Pour ce qui est des émissions de CO2 dues aux déplacements, les mesures recommandées aux particuliers sont évidentes : utiliser des véhicules moins lourds, équipés de moteurs à essence qui ont un rendement amélioré ou de moteurs hybrides électricité-essence ou tout-électrique dans la mesure où l’énergie électrique reste décarbonée dans notre pays, limiter les voyages en avion[8] (les moyens de communication – son et image – disponibles aujourd’hui permettent de tenir des visioconférences dans de bonnes conditions, mais ils sont encore très loin d’être suffisamment  utilisés)  et,  mieux encore, choisir, chaque fois que c’est possible, la marche à pied, une bicyclette, une trottinette électrique et les transports en commun.

Pour ce qui est des transports industriels, la résistance au ferroutage des transporteurs routiers nationaux et internationaux s’avère très efficace mais cette situation aberrante pourrait évoluer sous la pression populaire.

Le CH4 se forme lors de la dégradation de matière organique en absence d’oxygène. Il a un « potentiel de réchauffement global » 25 fois plus élevé que le CO2. 40 % du CH4 atmosphérique a une origine naturelle (volcanisme, zones marécageuses…) ; 60 % résultent des activités humaines, directement ou indirectement : processus digestifs chez les ruminants, sites d’enfouissement des déchets ménagers, culture du riz, fuites dans les exploitations minières ou gazières, etc.

5.2 Pourquoi réduire la consommation de viande ?

Réduire la consommation de viande, c’est bon pour la santé, c’est très bon pour les bovins, c’est bon pour le climat, et ça permettrait de nourrir une population bien plus importante[9].

Depuis une décennie, la consommation de viande en France baisse d’environ 1 % chaque année (c’est surtout la charcuterie qui diminue), mais la quantité de viande que nous consommons est encore le double de ce que consommaient nos grands-parents. La consommation mondiale de viande a quintuplé entre 1950 et 2000.

Les objections à l’égard d’une alimentation excessivement carnée sont multiples (sauf mention contraire, les nombres qui suivent se rapportent à la viande de bœuf) : elles sont liées (1) au fait qu’une fraction excessive des terres agricoles (70 % !) est consacrée à l’alimentation des animaux (~10 kg de protéines végétales étant nécessaires pour produire 1 kg de protéines animales, la même superficie de terre agricole permet  de  nourrir  trois  fois plus de personnes selon qu’elle est consacrée à des légumes, des fruits, des céréales et des graisses végétales plutôt qu’à de la production de viande), (2) à la consommation d’eau : il faut ~15 000 l d’eau – pour l’irrigation des céréales et pour le fourrage – pour produire 1 kg de bœuf, (3) à la santé : plus de viande, c’est plus de matières grasses, ce qui entraîne obésité, maladies cardiovasculaires, diabète, cancers…, (4) à la production de méthane et d’oxydes d’azote : l’élevage des bovins est responsable de ~9 % des émissions mondiales de gaz à effet de serre – alors que la contribution des transports est estimée à ~24 %, (5) aux déjections animales et la pollution qui en résulte lorsqu’il s’agit d’élevages intensifs (notamment de poulets ou de porcs dont les déjections sont produites trop localement pour pouvoir être recyclées dans les écosystèmes de l’environnement), (6) à la déforestation, notamment au Brésil et en Amérique Centrale, au profit de pâturages, (7) à la pollution de l’eau par des nitrates et des phosphates provenant des épandages de lisier et de fumier, etc.

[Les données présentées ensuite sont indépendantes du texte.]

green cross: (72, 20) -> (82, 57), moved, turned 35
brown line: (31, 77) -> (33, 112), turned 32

Une réduction de la consommation de viande rouge au niveau d’une centaine de grammes par semaine est recommandée par les nutritionnistes. Elle doit s’inscrire, évidemment, dans le cadre d’une alimentation équilibrée comprenant des fruits et légumes, des céréales complètes, des protéines d’origine végétale (légumineuses, noix…) et de quelques autres compléments (huiles insaturées, produits laitiers…). Les travaux de The EAT- Lancet Commission[10], par exemple, offrent un guide pour aller dans ce sens.

5.3 Éliminer les gaspillages, réduire les déchets : même combat !

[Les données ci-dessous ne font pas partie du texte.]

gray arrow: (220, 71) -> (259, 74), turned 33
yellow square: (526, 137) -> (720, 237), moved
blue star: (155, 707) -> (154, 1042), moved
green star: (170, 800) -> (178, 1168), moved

Au fil des décennies, des gaspillages de toutes sortes ont atteint un niveau inacceptable dans les pays riches – essentiellement ceux de l’OCDE. Ils sont source de déchets, notamment de déchets ménagers, et de pollution. Ceux- ci sont estimés à une demi-tonne/an par habitant en France, soit environ 30 millions de tonnes par an pour toute la population, près d’un dixième des 345 millions de tonnes générées en France en 2017.

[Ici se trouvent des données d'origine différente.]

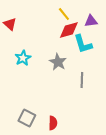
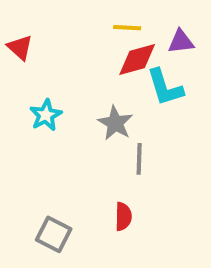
yellow line: (64, 14) -> (127, 28), turned -48
gray line: (82, 80) -> (139, 159), moved
red semicircle: (53, 123) -> (123, 216), moved

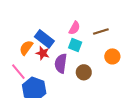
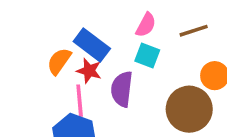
pink line: (18, 72) -> (80, 101), moved, turned 36
brown circle: (84, 72) -> (189, 109), moved, size x1.6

L’objectif à long terme de la TE est qu’une majorité de produits (objets manufacturés, denrées…) finissent leur vie réutilisés ou échangés ou recyclés (globalement ou ses divers composants) ou, dans le cas de denrées alimentaires, ingérées ou compostées, pour que se mette en place progressivement une « économie circulaire ». On estime que dans les pays riches la quantité de déchets dont on se débarrasse dans des décharges pourrait être réduite d’un facteur cinq à dix d’ici quinze à vingt ans. À lui seul cet objectif constitue un guide aussi bien lors de l’achat d’un objet que lorsque vient sa fin de vie. Il          y a lieu de choisir des matériaux recyclables en fin d’utilisation, de s’assurer     de la fiabilité des appareils, de prendre en considération la possibilité de les réparer. À l’avenir, trier et recycler deviendront systématiques et relèveront des réflexes de la vie quotidienne.

Les gaspillages des entreprises prennent de nombreuses formes : rebuts, surproduction, déplacements inutiles, stocks inutiles, éclairage, eau, entre autres. La pratique de l’obsolescence programmée est une source de gaspillage. Les consommateurs peuvent pousser à l’élimination des emballages excessivement sophistiqués, souvent absurdement volumineux, en refusant d’acheter les produits dont l’emballage pourrait être considérablement réduit, en réemployant certains emballages ou en privilégiant les produits en vrac.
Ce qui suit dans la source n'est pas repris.